Comprehensive Evaluation: Provides a large-scale evaluation on MIMIC-CXR and CheXpert, analyzing routing accuracy, catastrophic forgetting, and the impact of adapter designs.

4. Experimental Results

The model was evaluated on two major datasets: MIMIC-CXR (Task 1) and CheXpert (Task 2).

Diagnostic Performance:
- CARL-XRay achieved an AUROC of 0.740 on Task 1 and 0.748 on Task 2 after sequential training.
- Forgetting: The forgetting metric on Task 1 was minimal (0.012), indicating strong retention of prior knowledge.
- Comparison: Performance is comparable to joint training (training on both datasets simultaneously) when task identity is known.
Task-Agnostic Routing (Critical Finding):
- CARL-XRay: Achieved 75.0% routing accuracy under task-unknown inference.
- Joint Training Baseline: Only achieved 62.5% routing accuracy.
- Insight: Joint training merges task representations, making it difficult to distinguish between datasets at inference.

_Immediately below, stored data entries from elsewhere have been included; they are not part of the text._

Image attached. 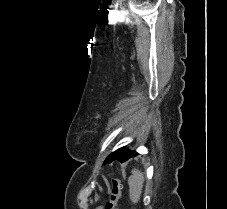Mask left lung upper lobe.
Here are the masks:
<instances>
[{
	"label": "left lung upper lobe",
	"instance_id": "5c2ea615",
	"mask_svg": "<svg viewBox=\"0 0 227 209\" xmlns=\"http://www.w3.org/2000/svg\"><path fill=\"white\" fill-rule=\"evenodd\" d=\"M128 151L129 149L126 147L119 148L107 157V159L105 160V164L111 163L114 160L120 161Z\"/></svg>",
	"mask_w": 227,
	"mask_h": 209
}]
</instances>
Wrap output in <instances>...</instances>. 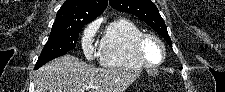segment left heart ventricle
<instances>
[{"label":"left heart ventricle","instance_id":"left-heart-ventricle-1","mask_svg":"<svg viewBox=\"0 0 225 92\" xmlns=\"http://www.w3.org/2000/svg\"><path fill=\"white\" fill-rule=\"evenodd\" d=\"M143 52L146 59L150 62H158L161 58L160 47L151 40L145 42Z\"/></svg>","mask_w":225,"mask_h":92}]
</instances>
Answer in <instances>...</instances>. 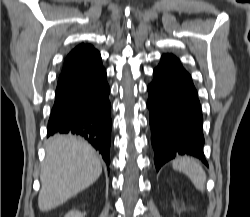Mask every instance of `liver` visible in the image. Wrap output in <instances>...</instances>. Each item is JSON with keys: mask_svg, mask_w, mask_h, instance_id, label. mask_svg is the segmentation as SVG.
<instances>
[{"mask_svg": "<svg viewBox=\"0 0 250 217\" xmlns=\"http://www.w3.org/2000/svg\"><path fill=\"white\" fill-rule=\"evenodd\" d=\"M38 206L49 211L93 184L102 173L95 150L84 140L56 135L46 142Z\"/></svg>", "mask_w": 250, "mask_h": 217, "instance_id": "1", "label": "liver"}]
</instances>
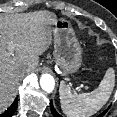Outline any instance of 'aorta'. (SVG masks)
<instances>
[{"label": "aorta", "mask_w": 117, "mask_h": 117, "mask_svg": "<svg viewBox=\"0 0 117 117\" xmlns=\"http://www.w3.org/2000/svg\"><path fill=\"white\" fill-rule=\"evenodd\" d=\"M40 86L47 93H51L55 87V80L50 74H43L40 78Z\"/></svg>", "instance_id": "aorta-1"}]
</instances>
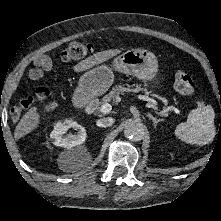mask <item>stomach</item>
I'll return each mask as SVG.
<instances>
[{
  "mask_svg": "<svg viewBox=\"0 0 221 221\" xmlns=\"http://www.w3.org/2000/svg\"><path fill=\"white\" fill-rule=\"evenodd\" d=\"M112 68L143 81H151L158 71V61L149 50L130 49L113 60ZM112 68L102 64L86 71L79 79L75 95L88 102L104 94L114 81Z\"/></svg>",
  "mask_w": 221,
  "mask_h": 221,
  "instance_id": "obj_1",
  "label": "stomach"
}]
</instances>
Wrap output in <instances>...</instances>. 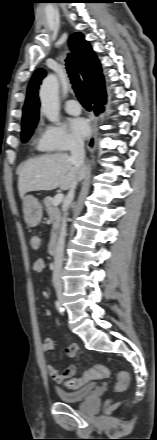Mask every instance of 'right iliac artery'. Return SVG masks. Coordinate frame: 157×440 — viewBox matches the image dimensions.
<instances>
[{
    "mask_svg": "<svg viewBox=\"0 0 157 440\" xmlns=\"http://www.w3.org/2000/svg\"><path fill=\"white\" fill-rule=\"evenodd\" d=\"M55 306H56V309L62 314L64 310L58 301H55Z\"/></svg>",
    "mask_w": 157,
    "mask_h": 440,
    "instance_id": "1",
    "label": "right iliac artery"
}]
</instances>
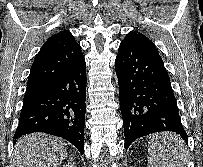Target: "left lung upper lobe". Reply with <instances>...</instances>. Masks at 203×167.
<instances>
[{
  "label": "left lung upper lobe",
  "instance_id": "obj_1",
  "mask_svg": "<svg viewBox=\"0 0 203 167\" xmlns=\"http://www.w3.org/2000/svg\"><path fill=\"white\" fill-rule=\"evenodd\" d=\"M125 40L132 41L133 43L139 45L140 47L158 54V51L156 50L155 45L146 36H144L141 33H138L136 31L130 32L125 37Z\"/></svg>",
  "mask_w": 203,
  "mask_h": 167
}]
</instances>
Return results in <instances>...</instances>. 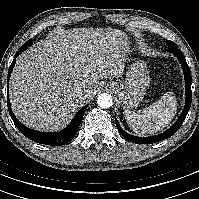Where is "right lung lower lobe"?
Returning <instances> with one entry per match:
<instances>
[{"mask_svg":"<svg viewBox=\"0 0 199 199\" xmlns=\"http://www.w3.org/2000/svg\"><path fill=\"white\" fill-rule=\"evenodd\" d=\"M32 43L30 41H27L21 48L17 51L15 55V59L12 61V64L10 66L8 77H7V87H8V81L10 79L11 72L13 70V67L16 62V57L21 54L24 50H26ZM7 106L9 110V114L16 125V127L19 129V131L26 136L28 139L45 144V145H51V146H60L68 143L70 140L73 139V137L76 135L80 122L83 117V113L86 110L88 105H85L79 112L76 114L72 122L66 127L64 130L56 133H47V132H39L35 130H31L24 126L21 122H19L15 115L13 114L11 107H10V101L9 98L7 99Z\"/></svg>","mask_w":199,"mask_h":199,"instance_id":"1","label":"right lung lower lobe"}]
</instances>
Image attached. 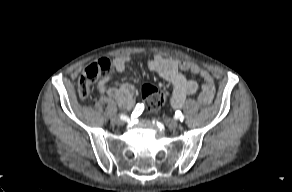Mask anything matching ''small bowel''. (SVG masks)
<instances>
[{
    "instance_id": "small-bowel-1",
    "label": "small bowel",
    "mask_w": 292,
    "mask_h": 192,
    "mask_svg": "<svg viewBox=\"0 0 292 192\" xmlns=\"http://www.w3.org/2000/svg\"><path fill=\"white\" fill-rule=\"evenodd\" d=\"M130 60L131 58L128 56L115 58L113 61V70L119 73L124 72ZM146 65L150 71L156 72L161 78L171 84L172 91L170 101L174 107H181L186 98L194 94L199 88L196 81L186 77V72L198 75L203 81L201 93L199 95L200 101L203 103H209L213 99V78L207 70L201 68L197 64L155 55L152 59L147 61ZM110 79L111 74L103 77L98 83V91L113 98L121 109H131L135 104L134 86L128 83L119 82L109 85Z\"/></svg>"
}]
</instances>
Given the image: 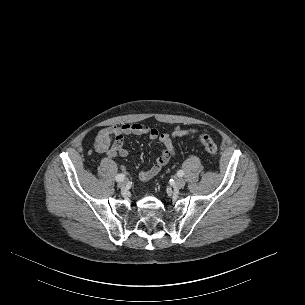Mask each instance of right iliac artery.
Segmentation results:
<instances>
[{
    "instance_id": "1",
    "label": "right iliac artery",
    "mask_w": 305,
    "mask_h": 305,
    "mask_svg": "<svg viewBox=\"0 0 305 305\" xmlns=\"http://www.w3.org/2000/svg\"><path fill=\"white\" fill-rule=\"evenodd\" d=\"M124 178H125V174H118V175L115 177V179H116L117 182L123 181Z\"/></svg>"
}]
</instances>
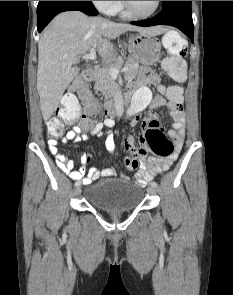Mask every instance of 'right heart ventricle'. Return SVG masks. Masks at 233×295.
<instances>
[{
  "instance_id": "e07e8e85",
  "label": "right heart ventricle",
  "mask_w": 233,
  "mask_h": 295,
  "mask_svg": "<svg viewBox=\"0 0 233 295\" xmlns=\"http://www.w3.org/2000/svg\"><path fill=\"white\" fill-rule=\"evenodd\" d=\"M111 14H118L119 16L124 17V18L129 17V15L125 11L121 1H117L116 6Z\"/></svg>"
}]
</instances>
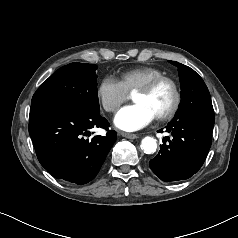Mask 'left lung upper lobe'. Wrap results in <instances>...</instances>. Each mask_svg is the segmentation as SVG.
<instances>
[{"instance_id":"obj_1","label":"left lung upper lobe","mask_w":238,"mask_h":238,"mask_svg":"<svg viewBox=\"0 0 238 238\" xmlns=\"http://www.w3.org/2000/svg\"><path fill=\"white\" fill-rule=\"evenodd\" d=\"M169 62L178 67L181 83V103L174 120L214 121L210 93L203 79L190 67Z\"/></svg>"}]
</instances>
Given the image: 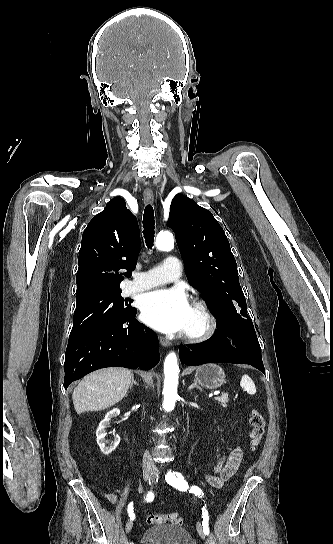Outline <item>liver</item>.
<instances>
[{
  "label": "liver",
  "instance_id": "liver-1",
  "mask_svg": "<svg viewBox=\"0 0 333 544\" xmlns=\"http://www.w3.org/2000/svg\"><path fill=\"white\" fill-rule=\"evenodd\" d=\"M132 373L124 368H105L85 376L72 393L78 414L115 405L128 392Z\"/></svg>",
  "mask_w": 333,
  "mask_h": 544
}]
</instances>
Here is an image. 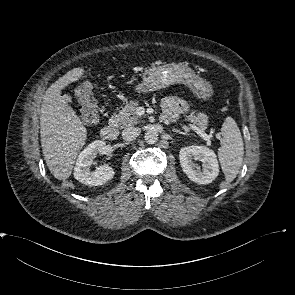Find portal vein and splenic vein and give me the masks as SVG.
I'll return each mask as SVG.
<instances>
[{
  "label": "portal vein and splenic vein",
  "instance_id": "portal-vein-and-splenic-vein-1",
  "mask_svg": "<svg viewBox=\"0 0 295 295\" xmlns=\"http://www.w3.org/2000/svg\"><path fill=\"white\" fill-rule=\"evenodd\" d=\"M190 128L192 130H194L200 137H202L205 141L209 142L212 135H208L207 133H205L202 129H200L199 127L193 125V124H189Z\"/></svg>",
  "mask_w": 295,
  "mask_h": 295
}]
</instances>
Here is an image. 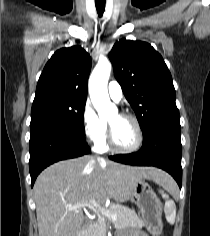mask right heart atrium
<instances>
[{"mask_svg":"<svg viewBox=\"0 0 210 236\" xmlns=\"http://www.w3.org/2000/svg\"><path fill=\"white\" fill-rule=\"evenodd\" d=\"M81 123L83 134L88 141L97 144L105 138L107 123L98 116L90 101L83 107Z\"/></svg>","mask_w":210,"mask_h":236,"instance_id":"1","label":"right heart atrium"}]
</instances>
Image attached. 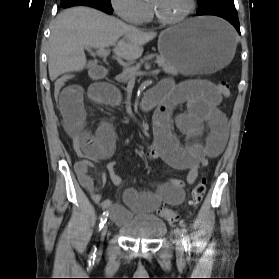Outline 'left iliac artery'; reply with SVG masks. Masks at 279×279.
Segmentation results:
<instances>
[{
	"instance_id": "44dca946",
	"label": "left iliac artery",
	"mask_w": 279,
	"mask_h": 279,
	"mask_svg": "<svg viewBox=\"0 0 279 279\" xmlns=\"http://www.w3.org/2000/svg\"><path fill=\"white\" fill-rule=\"evenodd\" d=\"M182 238H183L182 240H183L185 251L189 252L191 249V243L185 228H182Z\"/></svg>"
}]
</instances>
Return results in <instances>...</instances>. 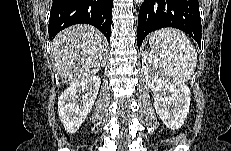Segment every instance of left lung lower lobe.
Returning <instances> with one entry per match:
<instances>
[{
  "instance_id": "left-lung-lower-lobe-1",
  "label": "left lung lower lobe",
  "mask_w": 231,
  "mask_h": 151,
  "mask_svg": "<svg viewBox=\"0 0 231 151\" xmlns=\"http://www.w3.org/2000/svg\"><path fill=\"white\" fill-rule=\"evenodd\" d=\"M164 27L188 33L201 46L198 0H144L138 16V48L149 33Z\"/></svg>"
}]
</instances>
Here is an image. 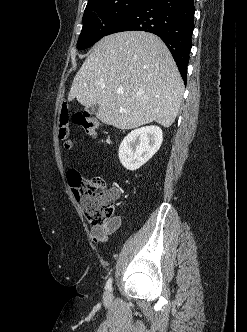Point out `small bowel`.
Instances as JSON below:
<instances>
[{
  "instance_id": "small-bowel-1",
  "label": "small bowel",
  "mask_w": 247,
  "mask_h": 332,
  "mask_svg": "<svg viewBox=\"0 0 247 332\" xmlns=\"http://www.w3.org/2000/svg\"><path fill=\"white\" fill-rule=\"evenodd\" d=\"M113 192L116 198L120 196V191L118 189H113ZM120 225V217H114L103 225H94L91 228V237L95 242H105L110 235L119 229Z\"/></svg>"
}]
</instances>
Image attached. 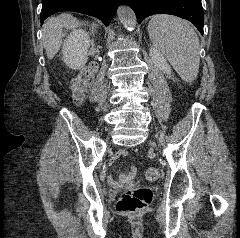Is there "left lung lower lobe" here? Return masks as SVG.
<instances>
[{
  "mask_svg": "<svg viewBox=\"0 0 240 238\" xmlns=\"http://www.w3.org/2000/svg\"><path fill=\"white\" fill-rule=\"evenodd\" d=\"M138 23L154 14H170L192 22L203 34L204 14L201 0H125Z\"/></svg>",
  "mask_w": 240,
  "mask_h": 238,
  "instance_id": "1",
  "label": "left lung lower lobe"
}]
</instances>
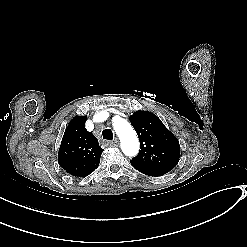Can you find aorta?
Masks as SVG:
<instances>
[{
	"label": "aorta",
	"mask_w": 247,
	"mask_h": 247,
	"mask_svg": "<svg viewBox=\"0 0 247 247\" xmlns=\"http://www.w3.org/2000/svg\"><path fill=\"white\" fill-rule=\"evenodd\" d=\"M113 128L120 138L123 153L129 157L135 156L139 151V140L130 123L117 117L113 120Z\"/></svg>",
	"instance_id": "762f6f07"
}]
</instances>
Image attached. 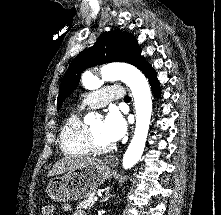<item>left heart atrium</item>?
I'll return each instance as SVG.
<instances>
[{
	"mask_svg": "<svg viewBox=\"0 0 221 215\" xmlns=\"http://www.w3.org/2000/svg\"><path fill=\"white\" fill-rule=\"evenodd\" d=\"M126 132V123L123 117L115 110L110 111L102 125V135L109 143L120 140Z\"/></svg>",
	"mask_w": 221,
	"mask_h": 215,
	"instance_id": "obj_1",
	"label": "left heart atrium"
}]
</instances>
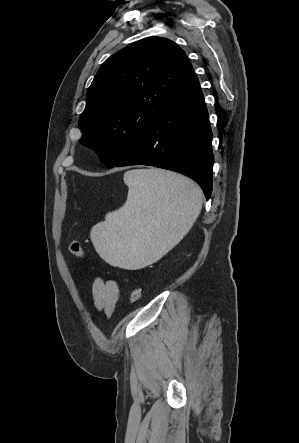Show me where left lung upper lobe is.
<instances>
[{"label":"left lung upper lobe","mask_w":299,"mask_h":443,"mask_svg":"<svg viewBox=\"0 0 299 443\" xmlns=\"http://www.w3.org/2000/svg\"><path fill=\"white\" fill-rule=\"evenodd\" d=\"M194 75L185 52L166 38H145L118 51L87 91L80 142L113 167Z\"/></svg>","instance_id":"1"}]
</instances>
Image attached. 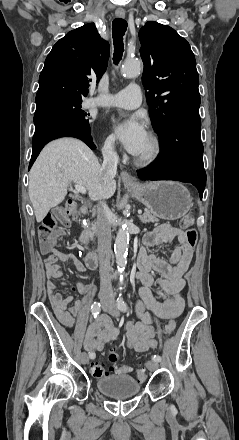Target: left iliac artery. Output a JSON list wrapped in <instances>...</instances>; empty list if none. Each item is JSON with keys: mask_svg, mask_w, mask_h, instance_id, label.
Instances as JSON below:
<instances>
[{"mask_svg": "<svg viewBox=\"0 0 239 440\" xmlns=\"http://www.w3.org/2000/svg\"><path fill=\"white\" fill-rule=\"evenodd\" d=\"M117 307L119 310L126 312L128 307L126 302L123 299L122 294L119 295V298L117 299ZM152 360L156 361V362H160L161 361V357L159 355H154L152 356Z\"/></svg>", "mask_w": 239, "mask_h": 440, "instance_id": "1", "label": "left iliac artery"}]
</instances>
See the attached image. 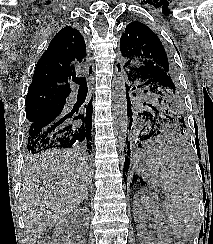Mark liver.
<instances>
[{"label":"liver","instance_id":"liver-1","mask_svg":"<svg viewBox=\"0 0 213 244\" xmlns=\"http://www.w3.org/2000/svg\"><path fill=\"white\" fill-rule=\"evenodd\" d=\"M88 167L82 154L49 149L33 156L21 184L23 219L31 244L83 201Z\"/></svg>","mask_w":213,"mask_h":244}]
</instances>
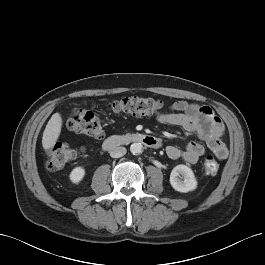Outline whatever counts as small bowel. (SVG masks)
I'll return each mask as SVG.
<instances>
[{
  "instance_id": "small-bowel-1",
  "label": "small bowel",
  "mask_w": 265,
  "mask_h": 265,
  "mask_svg": "<svg viewBox=\"0 0 265 265\" xmlns=\"http://www.w3.org/2000/svg\"><path fill=\"white\" fill-rule=\"evenodd\" d=\"M157 121L165 125L179 126L187 132L196 134L217 158L227 157V148L221 141L224 126L211 107L178 100L171 104L169 112L160 114ZM166 152L171 159L181 158L189 164H195L205 153V147L193 141L183 150L177 146H168Z\"/></svg>"
}]
</instances>
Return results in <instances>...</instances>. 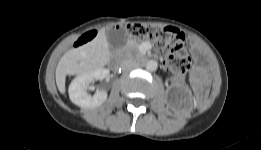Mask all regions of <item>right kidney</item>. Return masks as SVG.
<instances>
[{"label": "right kidney", "instance_id": "obj_1", "mask_svg": "<svg viewBox=\"0 0 261 150\" xmlns=\"http://www.w3.org/2000/svg\"><path fill=\"white\" fill-rule=\"evenodd\" d=\"M109 75V70L98 68L78 75L70 84L68 93L70 100L81 108H96L107 99V92L100 90L94 95L87 92L89 84L94 80H102Z\"/></svg>", "mask_w": 261, "mask_h": 150}]
</instances>
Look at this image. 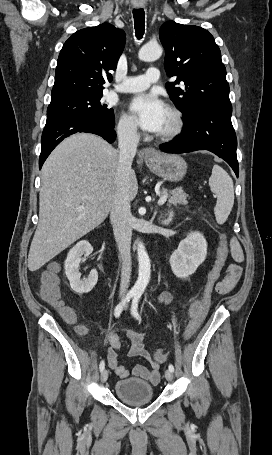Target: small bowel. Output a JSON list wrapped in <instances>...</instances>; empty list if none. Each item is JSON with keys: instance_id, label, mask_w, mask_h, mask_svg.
<instances>
[{"instance_id": "c3829d8e", "label": "small bowel", "mask_w": 272, "mask_h": 455, "mask_svg": "<svg viewBox=\"0 0 272 455\" xmlns=\"http://www.w3.org/2000/svg\"><path fill=\"white\" fill-rule=\"evenodd\" d=\"M229 250L234 263L227 267L226 274L223 279L218 280L214 286V291L220 295H225L235 288L242 275L241 263L244 261V253L240 243L237 239L232 238L229 242ZM159 303L163 305H170L173 301V295L170 291H163L158 296ZM111 348L107 351V361L109 367L116 373V375L122 379L127 378L130 375L129 370L120 364L118 359L117 350L121 348L119 337L115 333L108 335ZM130 348L128 355L130 357H142L151 361L148 351L145 349L143 343V335L137 331H131L129 333ZM134 376L143 378L152 384L158 383L160 379V364L151 361V367H147L142 364H137L132 369Z\"/></svg>"}]
</instances>
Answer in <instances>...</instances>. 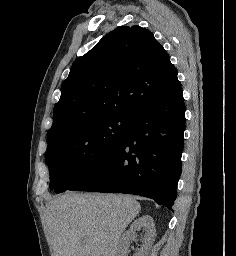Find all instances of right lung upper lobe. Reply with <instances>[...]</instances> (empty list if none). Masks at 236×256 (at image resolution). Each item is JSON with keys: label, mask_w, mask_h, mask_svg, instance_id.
<instances>
[{"label": "right lung upper lobe", "mask_w": 236, "mask_h": 256, "mask_svg": "<svg viewBox=\"0 0 236 256\" xmlns=\"http://www.w3.org/2000/svg\"><path fill=\"white\" fill-rule=\"evenodd\" d=\"M180 86L177 70L152 32L118 27L73 63L48 136L91 120H135L146 106Z\"/></svg>", "instance_id": "cb5924a9"}]
</instances>
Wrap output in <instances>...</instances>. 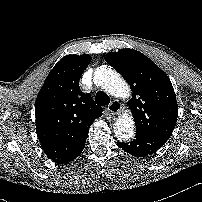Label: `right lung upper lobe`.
Listing matches in <instances>:
<instances>
[{"label": "right lung upper lobe", "instance_id": "obj_1", "mask_svg": "<svg viewBox=\"0 0 202 202\" xmlns=\"http://www.w3.org/2000/svg\"><path fill=\"white\" fill-rule=\"evenodd\" d=\"M90 62L88 54L63 57L50 71L37 96V136L42 149L55 163H61L78 149L95 118L102 115V108L78 86Z\"/></svg>", "mask_w": 202, "mask_h": 202}]
</instances>
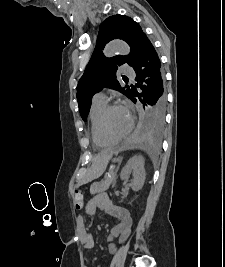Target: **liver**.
<instances>
[{"label":"liver","instance_id":"6515ba94","mask_svg":"<svg viewBox=\"0 0 225 267\" xmlns=\"http://www.w3.org/2000/svg\"><path fill=\"white\" fill-rule=\"evenodd\" d=\"M99 159H100V156H98V157L95 159V161H98ZM93 173H94V171L91 172V176H92Z\"/></svg>","mask_w":225,"mask_h":267}]
</instances>
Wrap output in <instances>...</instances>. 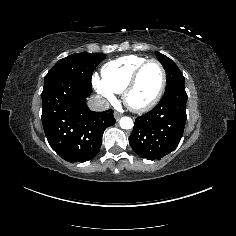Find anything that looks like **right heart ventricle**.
Returning <instances> with one entry per match:
<instances>
[{
    "mask_svg": "<svg viewBox=\"0 0 236 236\" xmlns=\"http://www.w3.org/2000/svg\"><path fill=\"white\" fill-rule=\"evenodd\" d=\"M147 58L137 55L122 56L101 68V79L113 93H122L136 67Z\"/></svg>",
    "mask_w": 236,
    "mask_h": 236,
    "instance_id": "e07e8e85",
    "label": "right heart ventricle"
}]
</instances>
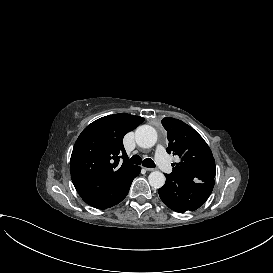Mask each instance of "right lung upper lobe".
Returning <instances> with one entry per match:
<instances>
[{"label": "right lung upper lobe", "instance_id": "obj_1", "mask_svg": "<svg viewBox=\"0 0 273 273\" xmlns=\"http://www.w3.org/2000/svg\"><path fill=\"white\" fill-rule=\"evenodd\" d=\"M144 121L140 116L120 113L89 124L75 142L70 165L73 184L89 205L110 204L121 186L139 166L129 163L123 137Z\"/></svg>", "mask_w": 273, "mask_h": 273}]
</instances>
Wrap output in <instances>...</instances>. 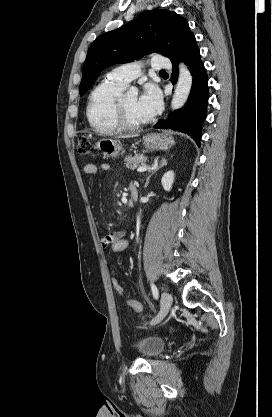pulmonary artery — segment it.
Returning a JSON list of instances; mask_svg holds the SVG:
<instances>
[{"mask_svg": "<svg viewBox=\"0 0 272 417\" xmlns=\"http://www.w3.org/2000/svg\"><path fill=\"white\" fill-rule=\"evenodd\" d=\"M151 67L154 70H165L171 67L170 61L160 55H155L151 58ZM141 74V66L139 63H128L114 68L108 77L116 82L127 86L132 80L139 77Z\"/></svg>", "mask_w": 272, "mask_h": 417, "instance_id": "obj_1", "label": "pulmonary artery"}]
</instances>
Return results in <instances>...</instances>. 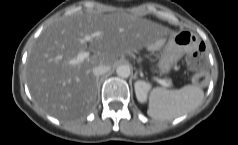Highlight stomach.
I'll list each match as a JSON object with an SVG mask.
<instances>
[{
    "instance_id": "0dacf381",
    "label": "stomach",
    "mask_w": 238,
    "mask_h": 145,
    "mask_svg": "<svg viewBox=\"0 0 238 145\" xmlns=\"http://www.w3.org/2000/svg\"><path fill=\"white\" fill-rule=\"evenodd\" d=\"M195 43L196 38L191 32H180L179 34L171 35L165 49L158 58L157 66L160 73H168L181 55L193 49Z\"/></svg>"
}]
</instances>
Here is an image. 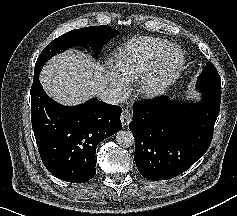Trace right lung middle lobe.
Instances as JSON below:
<instances>
[{"label": "right lung middle lobe", "mask_w": 237, "mask_h": 216, "mask_svg": "<svg viewBox=\"0 0 237 216\" xmlns=\"http://www.w3.org/2000/svg\"><path fill=\"white\" fill-rule=\"evenodd\" d=\"M118 34L119 31L108 25L91 26L69 31L54 39L42 51L36 61L34 74L38 75L45 62H47L52 56L65 51L71 46H83L85 48L91 47L95 52V55L93 56L97 59L103 45Z\"/></svg>", "instance_id": "1"}]
</instances>
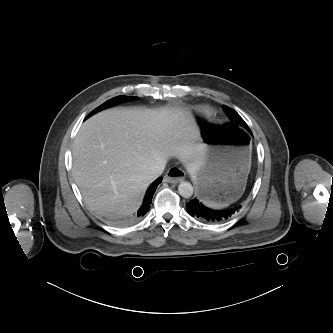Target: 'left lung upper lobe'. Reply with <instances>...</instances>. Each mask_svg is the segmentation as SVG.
Listing matches in <instances>:
<instances>
[{
	"mask_svg": "<svg viewBox=\"0 0 333 333\" xmlns=\"http://www.w3.org/2000/svg\"><path fill=\"white\" fill-rule=\"evenodd\" d=\"M223 108L234 127L240 129L242 132H247V131L251 132L248 125L235 110L225 105H223Z\"/></svg>",
	"mask_w": 333,
	"mask_h": 333,
	"instance_id": "left-lung-upper-lobe-1",
	"label": "left lung upper lobe"
}]
</instances>
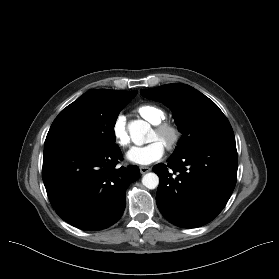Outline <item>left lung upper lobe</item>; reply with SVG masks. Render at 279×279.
Listing matches in <instances>:
<instances>
[{
  "mask_svg": "<svg viewBox=\"0 0 279 279\" xmlns=\"http://www.w3.org/2000/svg\"><path fill=\"white\" fill-rule=\"evenodd\" d=\"M141 95L163 102L172 110L182 133L174 156L186 154L205 144L235 142L232 127L223 112L212 100L193 87L172 83L141 90Z\"/></svg>",
  "mask_w": 279,
  "mask_h": 279,
  "instance_id": "left-lung-upper-lobe-1",
  "label": "left lung upper lobe"
}]
</instances>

CARL-XRay's isolated adapters preserve distinct task boundaries, enabling reliable routing.
Ablation Studies:
- Experience Replay: Essential for success. Without feature-level replay, routing accuracy dropped to 14.3% (catastrophic forgetting of Task 1). With replay, it jumped to 75.0%.
- Adapter Design: The Continuum adapter (multiple residual branches) outperformed Simple and Hope adapters, balancing routing accuracy (0.710) and memory usage.
- Routing Strategy: The learned selector outperformed memory-based (cosine similarity) and entropy-based routing strategies.

5. Significance

This work provides a practical solution for the clinical deployment of AI. It solves the "data silo" problem where hospitals cannot share raw patient data for retraining. By enabling models to learn sequentially from new institutions without forgetting old knowledge or requiring raw image storage, CARL-XRay offers a scalable, privacy-compliant, and computationally efficient pathway for maintaining up-to-date diagnostic AI systems in dynamic healthcare environments. The framework proves that task-aware routing is feasible and superior to joint training in scenarios where task identity is unknown at inference.